I’m currently surrendering a narrative arc to my work-in-progress to explore and dig deeper into themes that have emerged throughout the process. It’s a chance to be free from a singular parameter while also adhering to constraints that will define areas that need more depth or exposure.
Also, I’m revising a long-form essay that I hope to one day submit for publication. The goal-switch from completing an 80,000 word project to a 5,000 word project feels much more manageable. It involves a true crime, taking the full-time spotlight off me. Sometimes, a person just needs a break.
RELATED NEWS: The Montana Book Festival is September 15-18th. I’ll be hosting a conversational panel: Trauma as Backbone; Strengthening Communities of Adversity with Creative Writing. I’m honored to be joined by the following panelists who will represent populations afflicted by child trauma, the houseless community, and justice-involved youth:
- Sheryl Noethe; 2x Poet Laureate of Montana, Founder of Missoula Writing Collaborative, TEDx speaker, and author of many poems and chapbooks.
- Barry Maxwell; Barry earned his MFA in nonfiction at the University of Montana and is currently pursuing his master’s degree in Social Work. He is the founder of Street Lit Authors Club-Missoula, providing books and workshops to Missoula’s underserved communities.
- Nicole Gomez; Nicole is about to transition from Executive Director of Free Verse, a nonprofit dedicated to empowering incarcerated youth of Montana through literature and creative writing. She holds an MFA in fiction form the University of Montana, and a BA in International Relations and Italian Language and Literature from Stanford University.

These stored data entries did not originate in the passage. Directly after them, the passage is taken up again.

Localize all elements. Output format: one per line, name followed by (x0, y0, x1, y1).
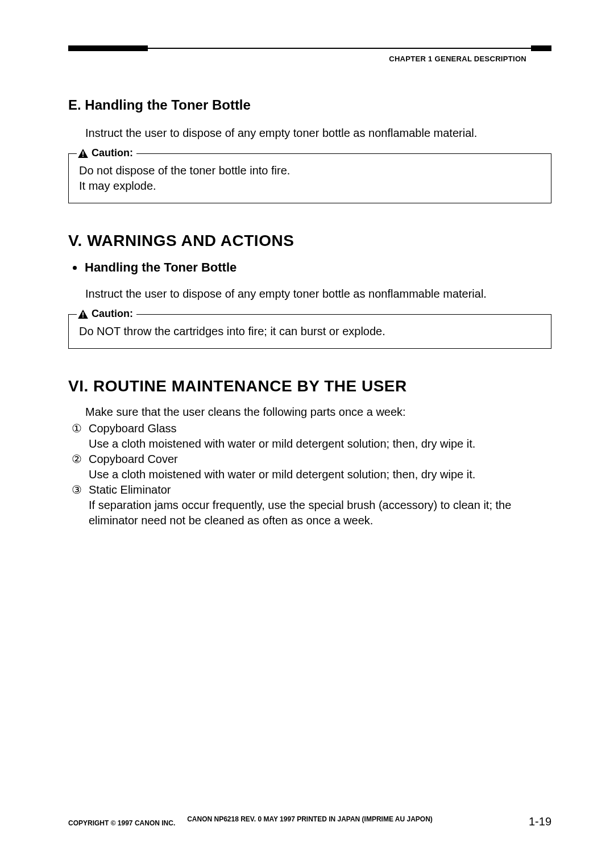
list-content-3: Static Eliminator If separation jams occ… (89, 482, 551, 528)
bullet-icon (73, 266, 77, 270)
header-rule (68, 45, 551, 51)
list-number-3: ③ (70, 482, 83, 528)
caution-legend-v: Caution: (77, 308, 136, 320)
list-content-2: Copyboard Cover Use a cloth moistened wi… (89, 452, 551, 482)
header-thick-right (531, 45, 551, 51)
warning-icon (78, 310, 88, 319)
caution-text-v: Do NOT throw the cartridges into fire; i… (79, 324, 541, 339)
section-v-subheading: Handling the Toner Bottle (73, 260, 551, 275)
list-title-2: Copyboard Cover (89, 452, 551, 467)
list-title-3: Static Eliminator (89, 482, 551, 498)
svg-rect-0 (82, 151, 84, 155)
caution-box-v: Caution: Do NOT throw the cartridges int… (68, 314, 551, 349)
caution-line1-e: Do not dispose of the toner bottle into … (79, 163, 541, 178)
section-vi-intro: Make sure that the user cleans the follo… (85, 406, 551, 419)
warning-icon (78, 149, 88, 158)
list-number-1: ① (70, 421, 83, 452)
list-title-1: Copyboard Glass (89, 421, 551, 436)
section-v-sub-label: Handling the Toner Bottle (85, 260, 237, 275)
caution-line2-e: It may explode. (79, 178, 541, 194)
section-e-body: Instruct the user to dispose of any empt… (85, 126, 551, 141)
list-desc-2: Use a cloth moistened with water or mild… (89, 467, 551, 482)
caution-text-e: Do not dispose of the toner bottle into … (79, 163, 541, 194)
list-item: ② Copyboard Cover Use a cloth moistened … (70, 452, 551, 482)
footer-center: CANON NP6218 REV. 0 MAY 1997 PRINTED IN … (68, 815, 551, 823)
list-desc-3: If separation jams occur frequently, use… (89, 498, 551, 528)
list-number-2: ② (70, 452, 83, 482)
list-content-1: Copyboard Glass Use a cloth moistened wi… (89, 421, 551, 452)
chapter-label: CHAPTER 1 GENERAL DESCRIPTION (68, 55, 551, 63)
section-vi-heading: VI. ROUTINE MAINTENANCE BY THE USER (68, 377, 551, 395)
svg-rect-2 (82, 312, 84, 315)
section-v-body: Instruct the user to dispose of any empt… (85, 286, 551, 302)
list-desc-1: Use a cloth moistened with water or mild… (89, 436, 551, 452)
header-thin-line (68, 48, 551, 49)
caution-label-e: Caution: (92, 147, 133, 159)
section-v-heading: V. WARNINGS AND ACTIONS (68, 232, 551, 250)
section-e-title: E. Handling the Toner Bottle (68, 97, 551, 113)
maintenance-list: ① Copyboard Glass Use a cloth moistened … (70, 421, 551, 528)
list-item: ① Copyboard Glass Use a cloth moistened … (70, 421, 551, 452)
caution-box-e: Caution: Do not dispose of the toner bot… (68, 153, 551, 203)
caution-legend-e: Caution: (77, 147, 136, 159)
page-footer: COPYRIGHT © 1997 CANON INC. CANON NP6218… (68, 815, 551, 828)
caution-label-v: Caution: (92, 308, 133, 320)
svg-rect-3 (82, 316, 84, 318)
svg-rect-1 (82, 156, 84, 157)
list-item: ③ Static Eliminator If separation jams o… (70, 482, 551, 528)
document-page: CHAPTER 1 GENERAL DESCRIPTION E. Handlin… (0, 0, 614, 868)
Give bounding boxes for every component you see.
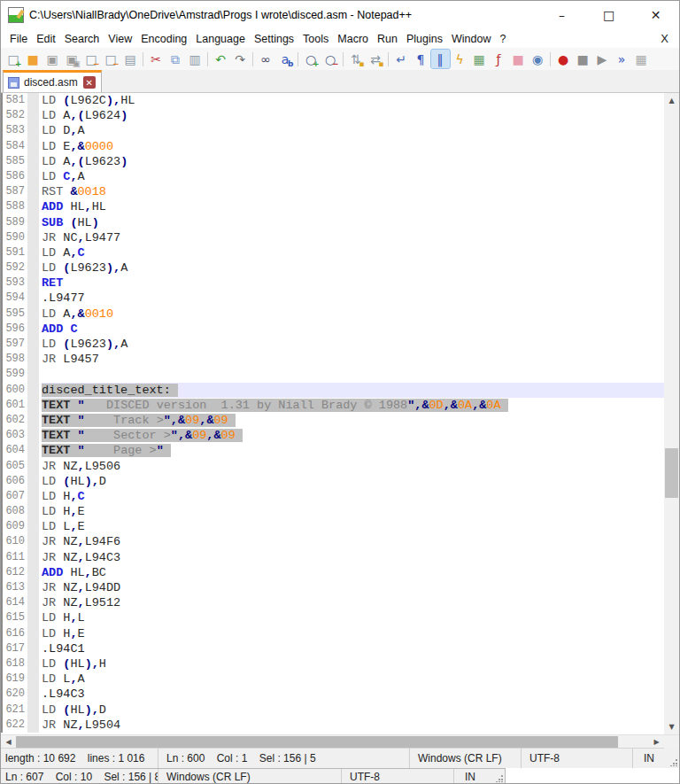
word-wrap-icon[interactable]: ↵ <box>392 50 411 68</box>
new-file-icon[interactable]: □+ <box>4 50 23 68</box>
code-text[interactable]: LD A,(L9624) <box>42 108 664 123</box>
show-all-characters-icon[interactable]: ¶ <box>412 50 430 68</box>
code-text[interactable]: TEXT " Sector >",&09,&09 <box>42 428 664 443</box>
code-text[interactable]: LD L,A <box>42 671 664 687</box>
save-icon[interactable]: ▣ <box>43 50 62 68</box>
code-text[interactable]: LD H,C <box>42 489 664 504</box>
sync-vertical-scroll-icon[interactable]: ⇅▪ <box>347 50 366 68</box>
code-text[interactable] <box>42 367 664 382</box>
code-line[interactable]: 610JR NZ,L94F6 <box>1 534 664 549</box>
menu-item-view[interactable]: View <box>104 31 136 47</box>
code-line[interactable]: 591LD A,C <box>1 245 664 260</box>
tab-disced-asm[interactable]: disced.asm ✕ <box>3 70 102 92</box>
define-language-icon[interactable]: ϟ <box>451 50 469 68</box>
menu-item-run[interactable]: Run <box>373 31 402 47</box>
code-line[interactable]: 606LD (HL),D <box>1 474 664 489</box>
code-line[interactable]: 614JR NZ,L9512 <box>1 595 664 610</box>
code-text[interactable]: LD (L9623),A <box>42 260 664 276</box>
editor-area[interactable]: 581LD (L962C),HL582LD A,(L9624)583LD D,A… <box>1 93 679 734</box>
replace-icon[interactable]: ab <box>276 50 295 68</box>
code-text[interactable]: LD (L962C),HL <box>42 93 664 108</box>
code-text[interactable]: LD H,E <box>42 504 664 519</box>
code-line[interactable]: 593RET <box>1 276 664 291</box>
function-list-icon[interactable]: ƒ <box>490 50 508 68</box>
code-text[interactable]: JR NC,L9477 <box>42 230 664 245</box>
menu-item-macro[interactable]: Macro <box>333 31 373 47</box>
maximize-button[interactable]: □ <box>585 1 632 29</box>
code-text[interactable]: TEXT " DISCED version 1.31 by Niall Brad… <box>42 398 664 413</box>
code-text[interactable]: RST &0018 <box>42 184 664 199</box>
menu-item-file[interactable]: File <box>5 31 32 47</box>
code-line[interactable]: 622JR NZ,L9504 <box>1 718 664 733</box>
code-line[interactable]: 612ADD HL,BC <box>1 565 664 580</box>
horizontal-scrollbar[interactable]: ◀ ▶ <box>1 734 679 748</box>
code-text[interactable]: LD (HL),H <box>42 656 664 671</box>
menu-item-plugins[interactable]: Plugins <box>402 31 447 47</box>
macro-record-icon[interactable]: ● <box>554 50 573 68</box>
menu-item-tools[interactable]: Tools <box>298 31 333 47</box>
code-text[interactable]: JR NZ,L94DD <box>42 580 664 595</box>
code-line[interactable]: 605JR NZ,L9506 <box>1 459 664 474</box>
code-line[interactable]: 581LD (L962C),HL <box>1 93 664 108</box>
code-line[interactable]: 600disced_title_text: <box>1 383 664 398</box>
horizontal-scroll-thumb[interactable] <box>16 736 618 748</box>
code-line[interactable]: 601TEXT " DISCED version 1.31 by Niall B… <box>1 398 664 413</box>
zoom-out-icon[interactable]: ○− <box>321 50 340 68</box>
resize-grip[interactable] <box>669 758 677 766</box>
monitoring-eye-icon[interactable]: ◉ <box>529 50 547 68</box>
code-line[interactable]: 585LD A,(L9623) <box>1 154 664 169</box>
code-text[interactable]: LD A,(L9623) <box>42 154 664 169</box>
menu-item-edit[interactable]: Edit <box>32 31 60 47</box>
macro-stop-icon[interactable]: ■ <box>574 50 592 68</box>
redo-icon[interactable]: ↷ <box>231 50 250 68</box>
zoom-in-icon[interactable]: ○+ <box>302 50 321 68</box>
code-text[interactable]: .L9477 <box>42 291 664 306</box>
save-all-icon[interactable]: ▣▣ <box>63 50 81 68</box>
code-text[interactable]: .L94C3 <box>42 687 664 702</box>
code-text[interactable]: TEXT " Track >",&09,&09 <box>42 413 664 428</box>
code-text[interactable]: JR NZ,L9504 <box>42 718 664 733</box>
code-text[interactable]: LD H,E <box>42 626 664 641</box>
close-all-icon[interactable]: □− <box>102 50 120 68</box>
code-line[interactable]: 597LD (L9623),A <box>1 337 664 352</box>
code-line[interactable]: 586LD C,A <box>1 169 664 184</box>
code-line[interactable]: 592LD (L9623),A <box>1 260 664 276</box>
code-line[interactable]: 590JR NC,L9477 <box>1 230 664 245</box>
code-line[interactable]: 599 <box>1 367 664 382</box>
code-line[interactable]: 603TEXT " Sector >",&09,&09 <box>1 428 664 443</box>
code-line[interactable]: 616LD H,E <box>1 626 664 641</box>
open-file-icon[interactable]: ■ <box>24 50 42 68</box>
code-text[interactable]: ADD C <box>42 322 664 337</box>
undo-icon[interactable]: ↶ <box>212 50 230 68</box>
menu-item-encoding[interactable]: Encoding <box>136 31 191 47</box>
secondary-resize-grip[interactable] <box>495 774 503 782</box>
code-line[interactable]: 611JR NZ,L94C3 <box>1 550 664 565</box>
code-line[interactable]: 596ADD C <box>1 322 664 337</box>
code-text[interactable]: LD L,E <box>42 519 664 534</box>
code-text[interactable]: LD (HL),D <box>42 702 664 718</box>
scroll-left-arrow[interactable]: ◀ <box>1 735 16 749</box>
code-line[interactable]: 595LD A,&0010 <box>1 307 664 322</box>
code-text[interactable]: JR L9457 <box>42 352 664 367</box>
code-line[interactable]: 583LD D,A <box>1 123 664 138</box>
macro-run-multiple-icon[interactable]: » <box>613 50 631 68</box>
code-line[interactable]: 613JR NZ,L94DD <box>1 580 664 595</box>
code-line[interactable]: 608LD H,E <box>1 504 664 519</box>
code-line[interactable]: 584LD E,&0000 <box>1 139 664 154</box>
menu-item-search[interactable]: Search <box>60 31 104 47</box>
tab-close-icon[interactable]: ✕ <box>83 76 96 89</box>
code-text[interactable]: ADD HL,HL <box>42 199 664 214</box>
code-text[interactable]: JR NZ,L94F6 <box>42 534 664 549</box>
scroll-down-arrow[interactable]: ▼ <box>664 719 679 734</box>
code-text[interactable]: LD A,C <box>42 245 664 260</box>
macro-save-icon[interactable]: ▦ <box>632 50 651 68</box>
menu-item-settings[interactable]: Settings <box>250 31 298 47</box>
cut-icon[interactable]: ✂ <box>147 50 166 68</box>
code-line[interactable]: 620.L94C3 <box>1 687 664 702</box>
print-icon[interactable]: ▤ <box>121 50 140 68</box>
code-text[interactable]: JR NZ,L9512 <box>42 595 664 610</box>
code-text[interactable]: LD E,&0000 <box>42 139 664 154</box>
code-text[interactable]: RET <box>42 276 664 291</box>
code-text[interactable]: TEXT " Page >" <box>42 443 664 458</box>
code-text[interactable]: LD H,L <box>42 610 664 625</box>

If you think creative writing is not important, think again. These incredible people are changing the course of people’s lives by giving them a pen and saying, “Write your story.” The conversation will be a moving and eye-opening exposé of what happens when the silenced are empowered to claim their voice.
WELCOME: Anna, The Hairy Truths blog, and The Introverted Idealist blog. I am so glad you’re here.
A question about lake swimming sparked quite the conversation on Twitter.
When a commenter sent me a video of how bacteria in water infected her with a rare breast disease, I felt compelled to share her story. Watch here.
After hearing the warnings of bacteria and toxin-infested water, I learned to not take the clean lakes of Montana for granted.
Thank you dear friends for hanging in there with me. I appreciate your support. Have a safe and happy summer, and be true to yourself.